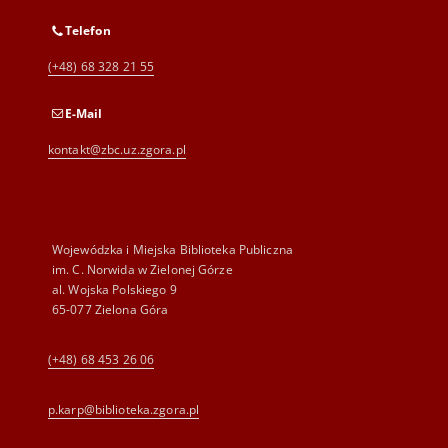
Telefon
(+48) 68 328 21 55
E-Mail
kontakt@zbc.uz.zgora.pl
Wojewódzka i Miejska Biblioteka Publiczna
im. C. Norwida w Zielonej Górze
al. Wojska Polskiego 9
65-077 Zielona Góra
(+48) 68 453 26 06
p.karp@biblioteka.zgora.pl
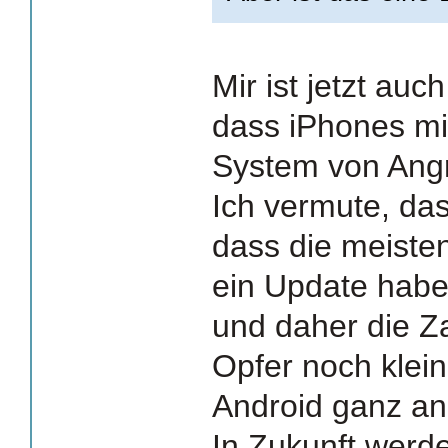
Mir ist jetzt auc
dass iPhones mit
System von Angri
Ich vermute, das
dass die meisten
ein Update hab
und daher die Z
Opfer noch klein 
Android ganz an
In Zukunft werd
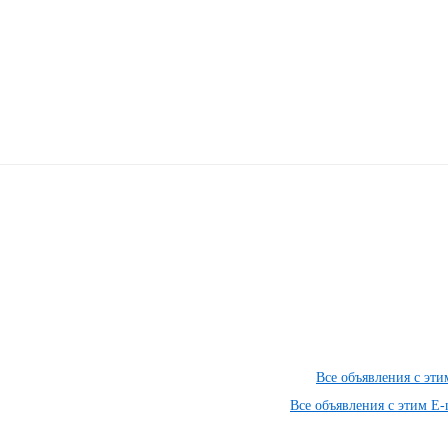
Все объявления с эт
Все объявления с этим E-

DESCRIPTION OF THE TASK: Print the complete listing exactly as it stands, without its pictures.

RESPONSE:
Telefon
(+48) 68 328 21 55
E-Mail
kontakt@zbc.uz.zgora.pl
Wojewódzka i Miejska Biblioteka Publiczna
im. C. Norwida w Zielonej Górze
al. Wojska Polskiego 9
65-077 Zielona Góra
(+48) 68 453 26 06
p.karp@biblioteka.zgora.pl
Mir ist jetzt auc
dass iPhones mit
System von Angri
Ich vermute, das
dass die meisten
ein Update hab
und daher die Z
Opfer noch klein 
Android ganz an
In Zukunft werd
Все объявления с эт
Все объявления с этим E-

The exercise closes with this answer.